## Make a list of all of the filenames you want to open

You _could_ do this manually, but I suggest using my favorite-named tool: **glob**! It works like this:

```python
# Get a list of all CSV files in the current directory 
# that start with "sales," e.g. sales-2020.csv, sales-2015.csv, etc
import glob
filenames = glob.glob("sales-*.csv")
```

* _**Tip:** `*` means "match anything." _It's different than the `.*` we used in class, but it's the same idea._
* _**Tip:** Make sure your list includes both 2015 *and* 2019. Remember, some are `xls` and some are `xlsx`!

## Open one of them with pandas just to test it out. Any of them!

You'll need to use `skiprows=` to skip the first few rows, as they're informational and not actual data.

* _**Tip:** Yes, the column names are awful right now, but you'll fix them later_

## Now open another one.

Keep opening them with the same `.read_excel` options until you find one with bad headers. **UGH!!!** They all have different `skiprows=` values!

## Ignoring headers

We're going to fix this by getting rid of `skiprows=` and using `header=None`. That way NONE of them will have ANY headers.

Try `header=None` on one of them.

(After we combine them all we'll update them with the right header rows.)

## Open them all at the same time!

Starting from your list of filenames, use a list comprehension (similar to how we did with the Excel sheets) to create a list of dataframes.

You'll probably want to cut and paste your `.read_excel` from above so that none of them come in with headers.
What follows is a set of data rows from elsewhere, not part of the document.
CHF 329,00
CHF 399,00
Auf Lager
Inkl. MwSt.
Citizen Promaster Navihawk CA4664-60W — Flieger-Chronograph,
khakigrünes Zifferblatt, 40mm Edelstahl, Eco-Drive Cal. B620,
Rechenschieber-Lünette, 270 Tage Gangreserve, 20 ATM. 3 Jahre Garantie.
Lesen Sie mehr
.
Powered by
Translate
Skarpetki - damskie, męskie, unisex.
We'll add them in later!

* _**Tip:** Make sure you have 15 years of data (aka fifteen years of dataframes)_

## Combine them with `pd.concat`

Confirm that you should have 35,8054 rows and 21 columns. If your numbers are a *little* off you probably didn't ignore headers! (In which case, go back and do that.)

Your headers should just be numbers - 0, 1, 2, 3, 4.... etc.
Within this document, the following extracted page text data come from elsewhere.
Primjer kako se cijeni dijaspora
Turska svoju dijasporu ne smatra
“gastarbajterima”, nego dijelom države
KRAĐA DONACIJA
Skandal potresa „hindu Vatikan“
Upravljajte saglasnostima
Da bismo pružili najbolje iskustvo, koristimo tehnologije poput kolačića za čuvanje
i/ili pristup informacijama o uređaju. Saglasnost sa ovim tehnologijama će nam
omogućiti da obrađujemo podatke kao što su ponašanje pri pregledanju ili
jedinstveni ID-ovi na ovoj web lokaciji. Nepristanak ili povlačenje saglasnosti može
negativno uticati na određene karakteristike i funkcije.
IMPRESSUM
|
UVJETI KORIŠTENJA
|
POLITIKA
* _**Tip:** Be sure to `ignore_index=True`_

## Add in the headers

The fourth row seems to be the headers. You can update the headers to be the info from the 4rd row.

```python
df.columns = df.loc[3].tolist()
```

## Remove the notation rows from the top of the Excel sheets

We used `dropna` in class on Monday to remove rows that were missing a `Treatment Date`. Let's do the same thing here to help remove some of the garbage - it seems like we can probably rely on `NEIGHBORHOOD` or `BLOCK` missing to mean that it's a garbage row.

Confirm that you have **357992** rows remaining.

## Clean up the data, then remove the duplicated header rows

Every Excel sheet brought in a new 'BOROUGH' and 'NEIGHBORHOOD', etc, that were supposed to be headers.

Let's look at `df.BOROUGH`. Do a `value_counts()` to see whether you notice anything unexpected.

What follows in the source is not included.